Talking to Memory: Loads, Stores, and Arrays
beginnerRISCVLesson 4 of 4
addi t0, zero, 0 # sum = 0lw t1, 0(a0) # loop: t1 = mem[a0] (current element)add t0, t0, t1 # sum += elementaddi a0, a0, 4 # advance the pointer one word (4 bytes)addi t2, t2, -1 # one fewer element to gobne t2, zero, loop # repeat until the count reaches 0
registers
memory / stack
pc & flags
Branches and loops gave a loop the power to repeat. But a loop that only churns registers runs out of things to do — registers are few. The interesting work lives in memory, and you reach it with just two instructions: one to read, one to write.
Load and store
Registers and memory are separate worlds. The CPU computes on registers, but it can only move data between them and memory — it never does arithmetic directly on memory. Two instructions bridge the gap:
lw t1, 0(a0) # LOAD word: t1 = mem[a0 + 0]
sw t1, 0(a0) # STORE word: mem[a0 + 0] = t1
lw copies a word out of memory into a register; sw copies a register’s value
into memory. (You met both briefly in the stack
— this is the lesson that owes you the full story.)
Addresses and offsets
Memory is one giant numbered array of bytes, and an address is just an index
into it. The 0(a0) syntax is an address built from two parts:
lw t1, 8(a0) # address = a0 + 8
# │ └─ base register: holds a starting address
# └──── offset: a constant added to it
The base register holds where you are; the constant offset reaches a fixed
distance from there. This is exactly how the stack lesson read 12(sp) — sp is
the base, 12 is the offset. The same pattern walks structs, arrays, and stack
frames alike.
Bytes versus words
A word on RV32 is 4 bytes, so consecutive words sit 4 addresses apart:
mem[0], mem[4], mem[8], …. When you don’t need a whole word, narrower
loads and stores reach a single byte:
lb t1, 0(a0) # load byte, sign-extended (e.g. for signed chars)

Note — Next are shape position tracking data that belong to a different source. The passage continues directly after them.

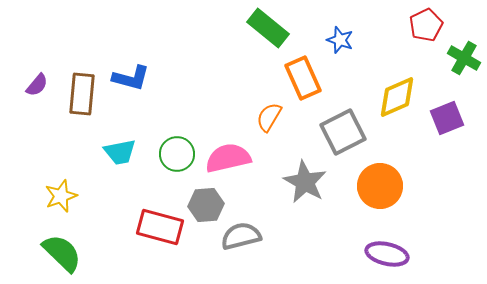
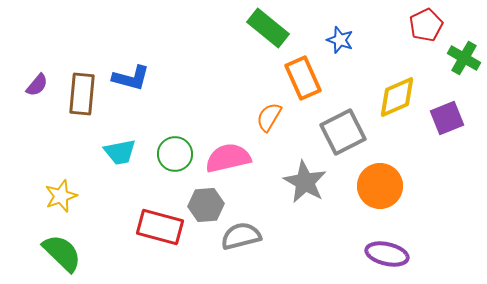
green circle: moved 2 px left
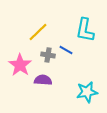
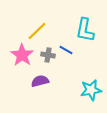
yellow line: moved 1 px left, 1 px up
pink star: moved 2 px right, 10 px up
purple semicircle: moved 3 px left, 1 px down; rotated 18 degrees counterclockwise
cyan star: moved 4 px right, 2 px up
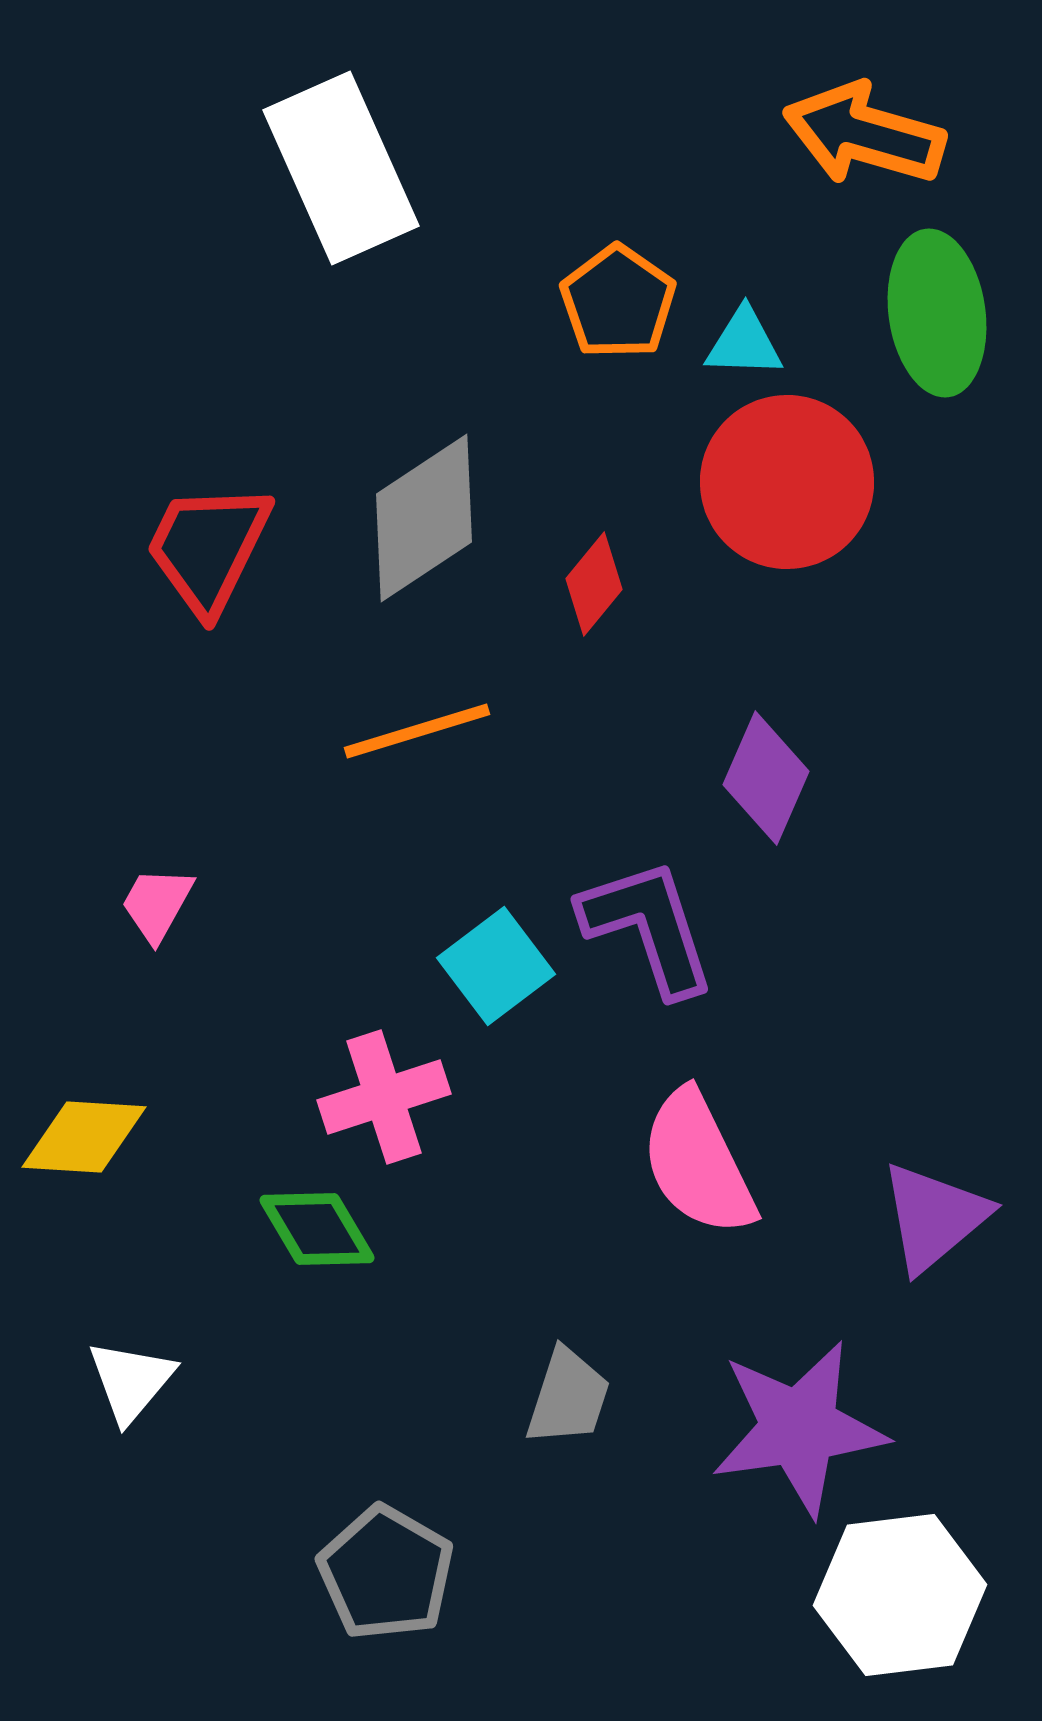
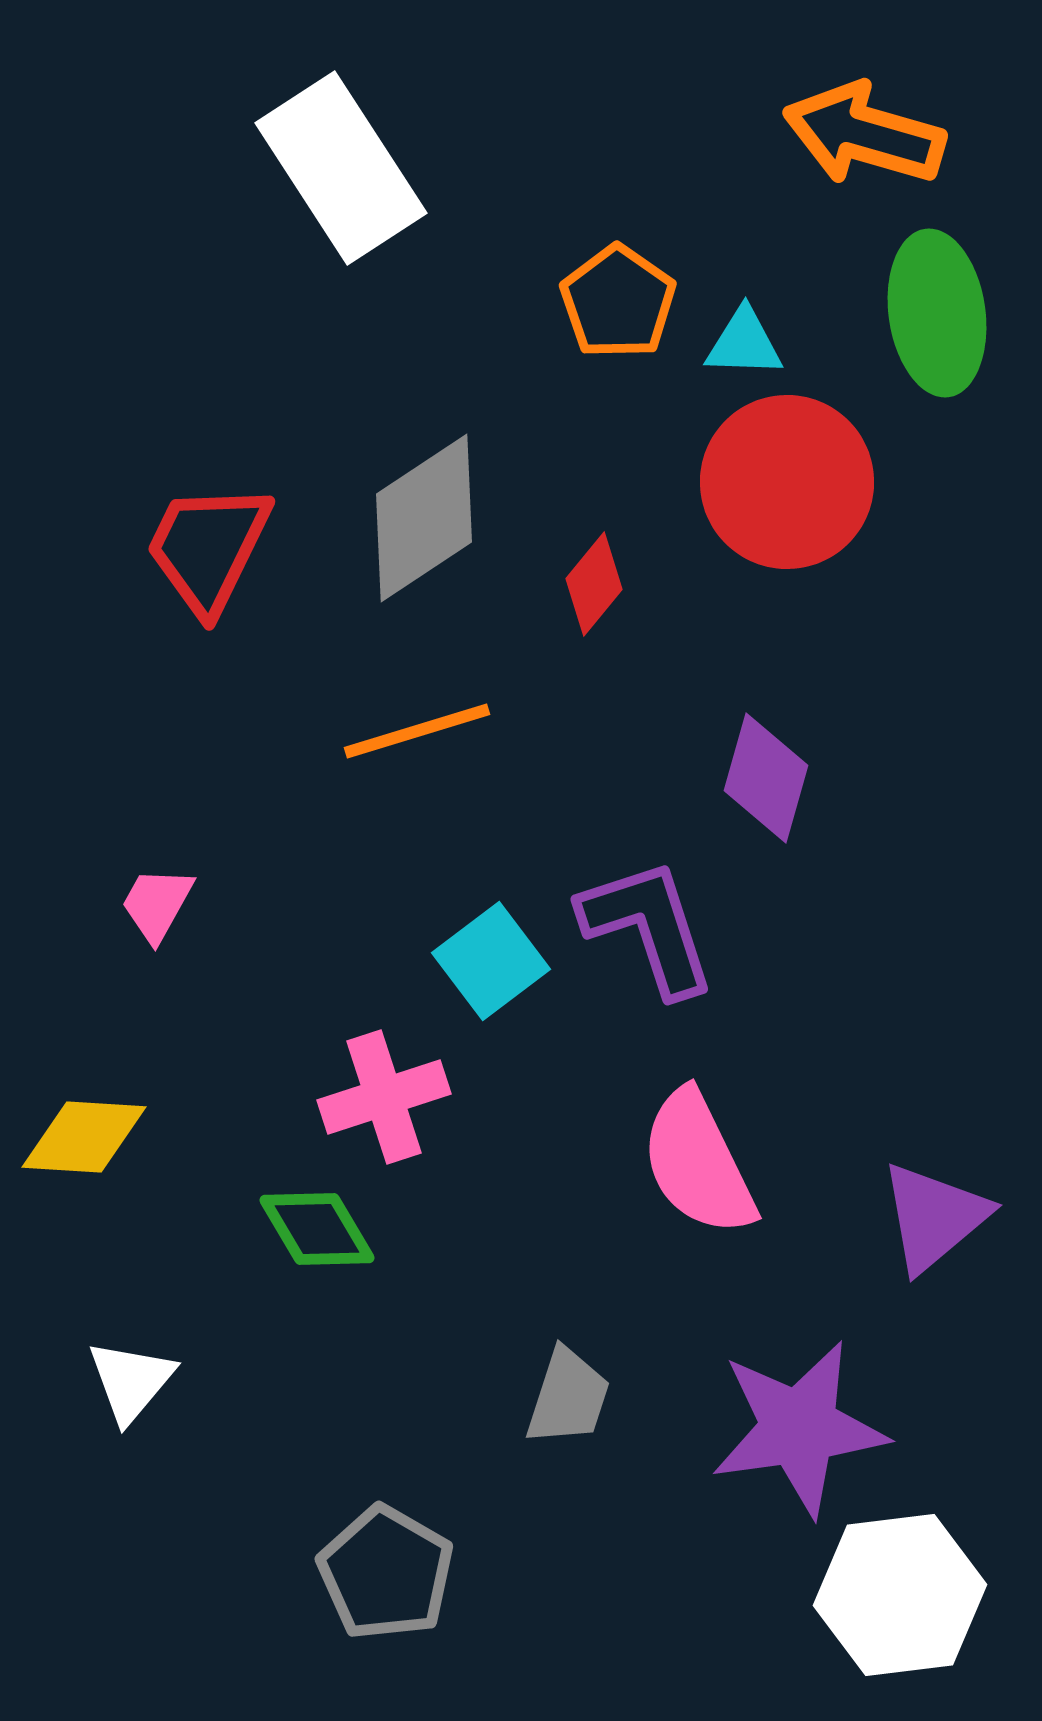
white rectangle: rotated 9 degrees counterclockwise
purple diamond: rotated 8 degrees counterclockwise
cyan square: moved 5 px left, 5 px up
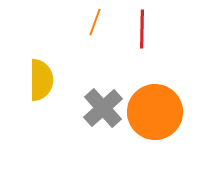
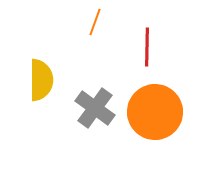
red line: moved 5 px right, 18 px down
gray cross: moved 8 px left; rotated 12 degrees counterclockwise
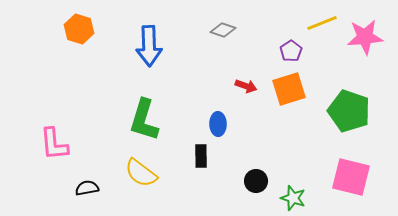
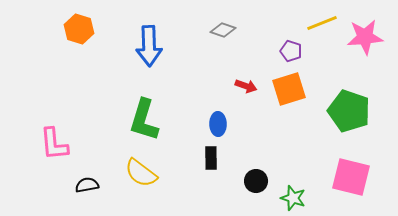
purple pentagon: rotated 20 degrees counterclockwise
black rectangle: moved 10 px right, 2 px down
black semicircle: moved 3 px up
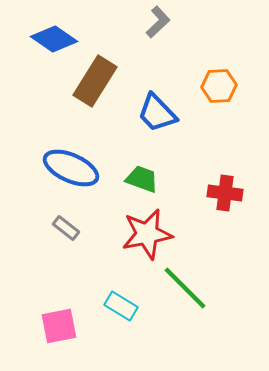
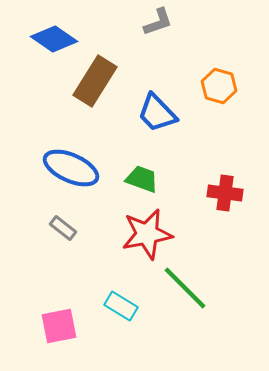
gray L-shape: rotated 24 degrees clockwise
orange hexagon: rotated 20 degrees clockwise
gray rectangle: moved 3 px left
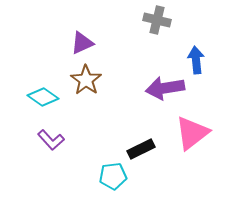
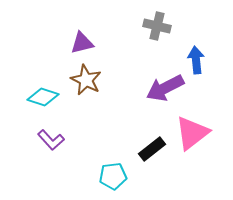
gray cross: moved 6 px down
purple triangle: rotated 10 degrees clockwise
brown star: rotated 8 degrees counterclockwise
purple arrow: rotated 18 degrees counterclockwise
cyan diamond: rotated 16 degrees counterclockwise
black rectangle: moved 11 px right; rotated 12 degrees counterclockwise
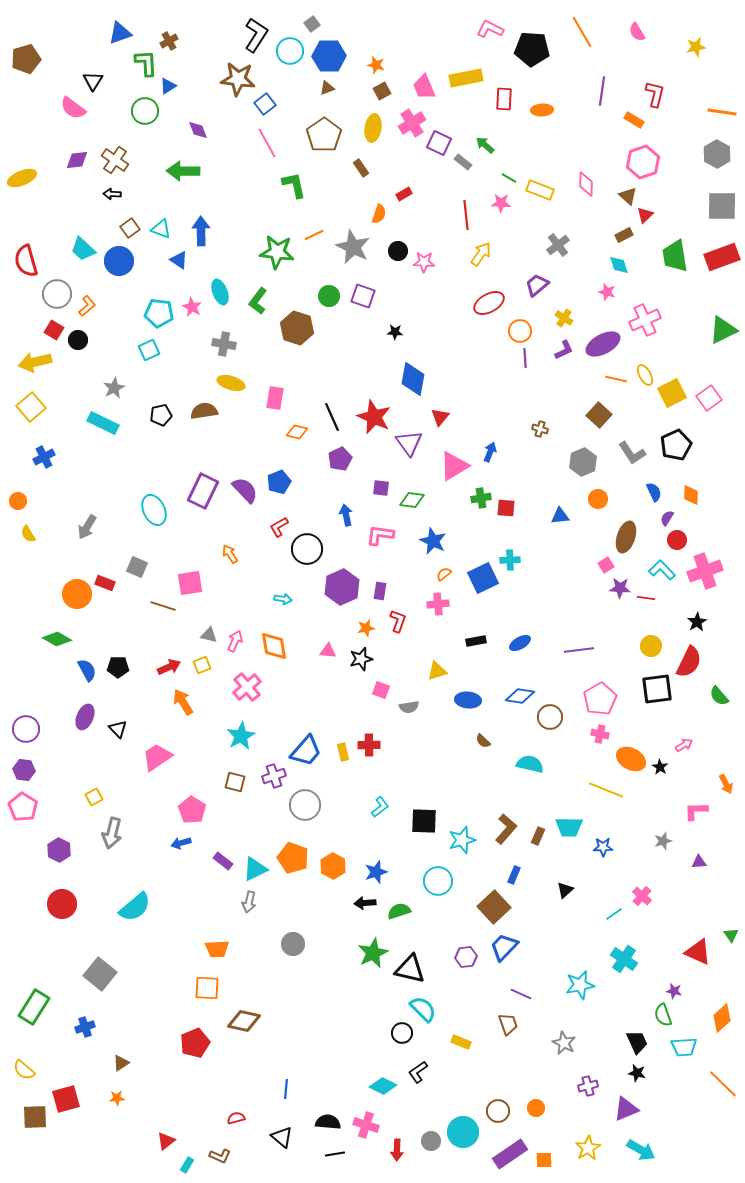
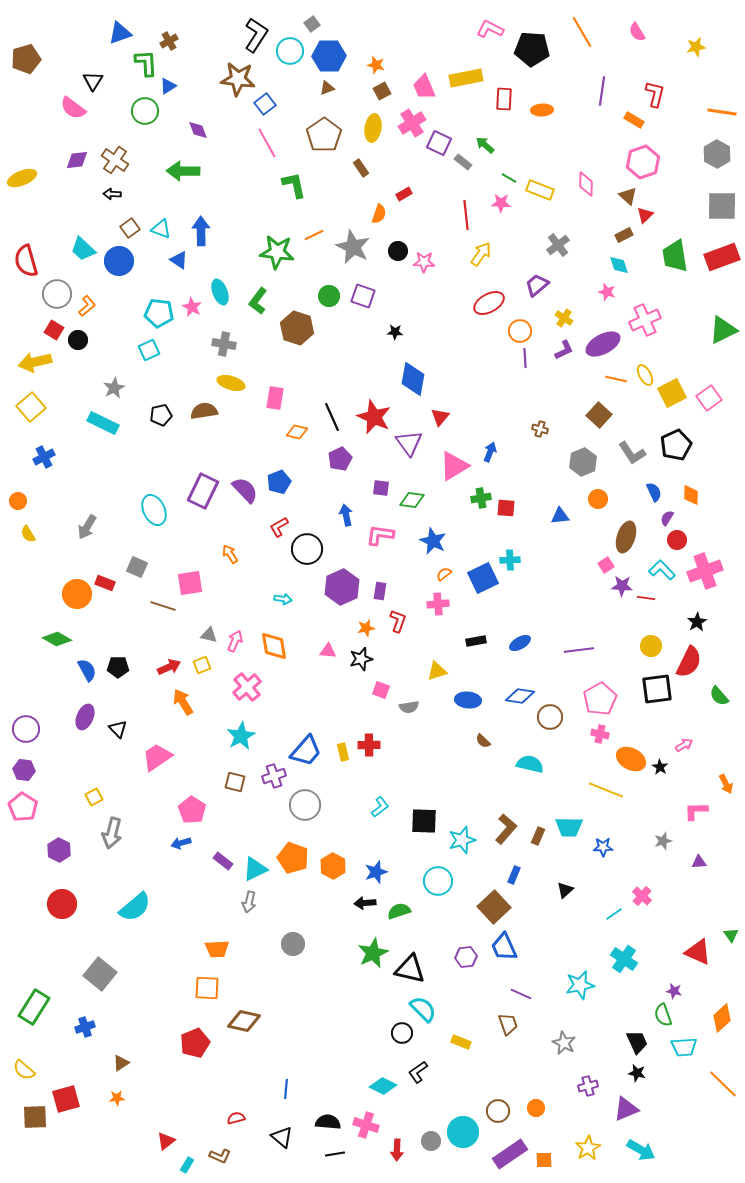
purple star at (620, 588): moved 2 px right, 2 px up
blue trapezoid at (504, 947): rotated 68 degrees counterclockwise
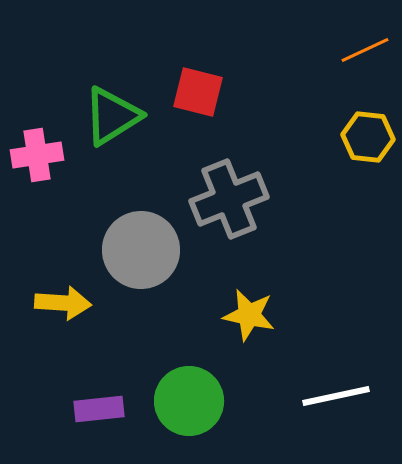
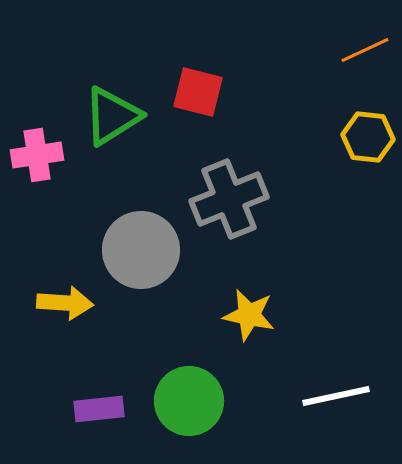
yellow arrow: moved 2 px right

lbu t1, 0(a0) # load byte, zero-extended (e.g. for raw bytes / ASCII)
sb t1, 0(a0) # store the low byte of t1
lb fills the upper bits with the byte’s sign so -1 stays -1; lbu fills them
with zeros, which is what you want for text and unsigned data. Picking the wrong
one is a classic source of “why is my character a huge negative number?” bugs.
Walking an array
Put load and loop together and you can sweep an entire array. Keep a pointer in a register, read through it, then advance the pointer by one element each time around — exactly the loop shape from the previous lesson, now with memory:
addi t0, zero, 0 # sum = 0
loop: lw t1, 0(a0) # read the element a0 points at
add t0, t0, t1 # accumulate
addi a0, a0, 4 # march the pointer to the next word
addi t2, t2, -1 # count down the remaining elements
bne t2, zero, loop # go again until none are left
Notice the offset never changes — it stays 0(a0). The pointer does the moving.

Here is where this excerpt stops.